Durrington Walls

20 August 2016
Archaeology

Last year the Stonehenge Hidden Landscape Project was surveying at Durrington Walls henge and they thought the Geophys had turned up a circle of buried stones. The circle was much larger than Stonehenge itself and appeared to fit into the giant proportions of the bank and ditch system at Durrington Walls. It was just a matter of time before archaeologists got out their  spades and investigated what their radar images had shown up. It seems there are no buried stones. All they found are holes in the chalk archaeology that once held wooden posts (but were filled in with lumps of chalk and chalk debris, presumably what had been dug out in the first place). See http://phys.org/print390638952.html … and we learn the researchers are now speculating the circle was never finished and was abandoned.
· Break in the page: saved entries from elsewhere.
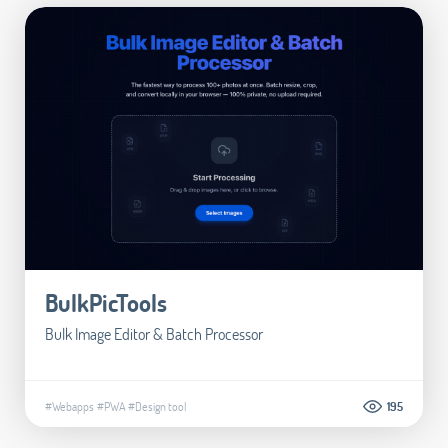
BulkPicTools
Bulk Image Editor & Batch Processor
#Webapps
#PWA
#Design tool
195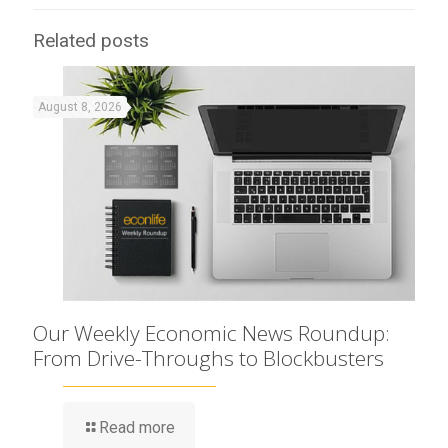
Related posts
August 8, 2026
Our Weekly Economic News Roundup:
From Drive-Throughs to Blockbusters
Read more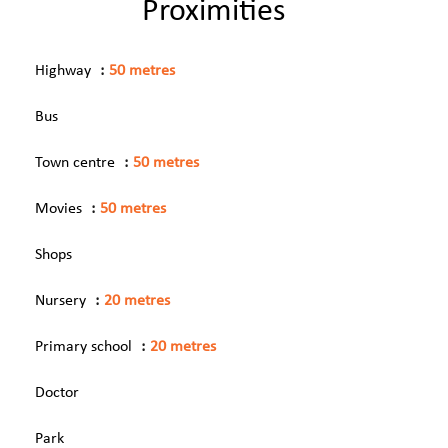
Proximities
Highway
50 metres
Bus
Town centre
50 metres
Movies
50 metres
Shops
Nursery
20 metres
Primary school
20 metres
Doctor
Park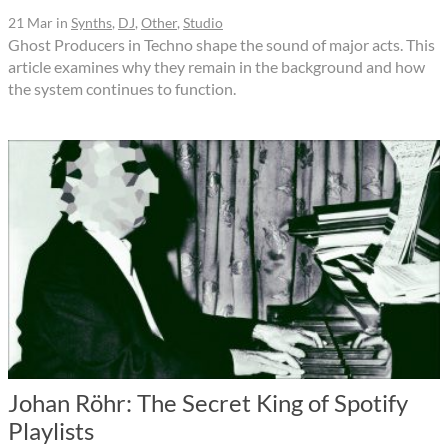
21 Mar
in
Synths
,
DJ
,
Other
,
Studio
Ghost Producers in Techno shape the sound of major acts. This
article examines why they remain in the background and how
the system continues to function.
Johan Röhr: The Secret King of Spotify
Playlists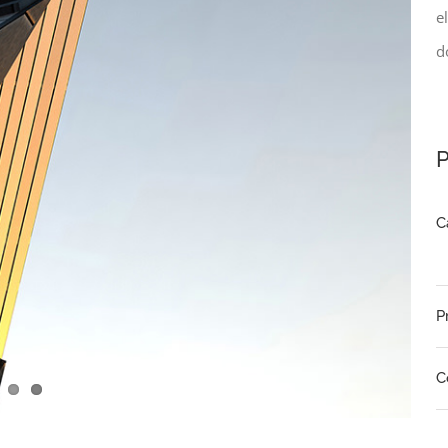
e
d
P
C
P
C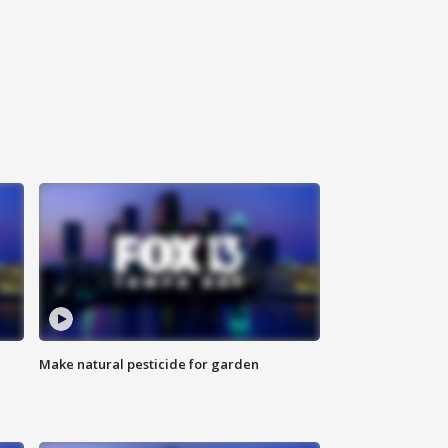
Make natural pesticide for garden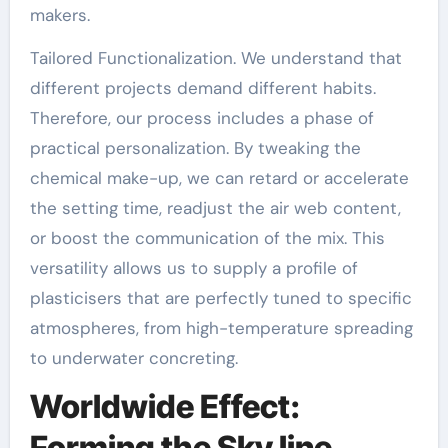
makers.
Tailored Functionalization. We understand that
different projects demand different habits.
Therefore, our process includes a phase of
practical personalization. By tweaking the
chemical make-up, we can retard or accelerate
the setting time, readjust the air web content,
or boost the communication of the mix. This
versatility allows us to supply a profile of
plasticisers that are perfectly tuned to specific
atmospheres, from high-temperature spreading
to underwater concreting.
Worldwide Effect:
Forming the Sky line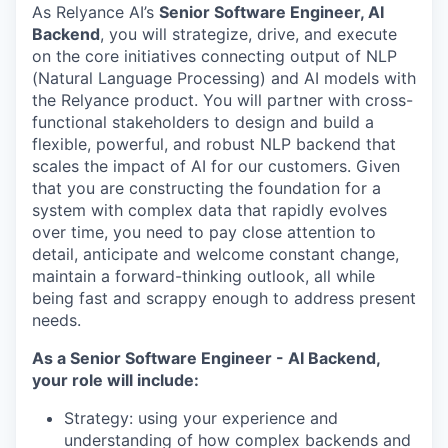
As Relyance AI’s
Senior Software Engineer, AI
Backend
, you will strategize, drive, and execute
on the core initiatives connecting output of NLP
(Natural Language Processing) and AI models with
the Relyance product. You will partner with cross-
functional stakeholders to design and build a
flexible, powerful, and robust NLP backend that
scales the impact of AI for our customers. Given
that you are constructing the foundation for a
system with complex data that rapidly evolves
over time, you need to pay close attention to
detail, anticipate and welcome constant change,
maintain a forward-thinking outlook, all while
being fast and scrappy enough to address present
needs.
As a Senior Software Engineer - AI Backend,
your role will include:
Strategy: using your experience and
understanding of how complex backends and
The same story pops up on most media outlets and will be a feature of the archaeological press in later months (when mor information is gleaned). Speculation at the moment is that the Beaker Folk turned up with a different religion and supplanted the previous belief system (whatever that might have been) hence the abandonment in the middle of construction. Little is known about the Beaker Folk but there is evidence they were at Stonehenge. However, the idea of an ancient religion is probably the wrong end of the stick and it is likely that whatever object in the sky was the focus of attention, changes in the orbit may have led to a re-evaluation of the energy expended on the new circle. Stonehenge itself was revamped on several occasions so something was happening to make them switch plans. The theory that a comet was in the process of breaking up at this time has been suggested by astronomers but has not percolated down to archaeologists – as yet. Moe Mandelkehr in his '2300BC Event' assumed a large meteor storm was in play – yet a comet breaking apart, into two or three pieces, may be all that is required to explain the change of plan. The other possibility is that a comet broke apart into a lot of pieces and subsequently became invisible, or mostly invisible (flaring up now and again) as that appears to be the situation in the second millennium BC. We don't have descriptions of comets looming large but a focus on pieces of former comets (such as the Greek Heruclidae, or pieces of Herakles).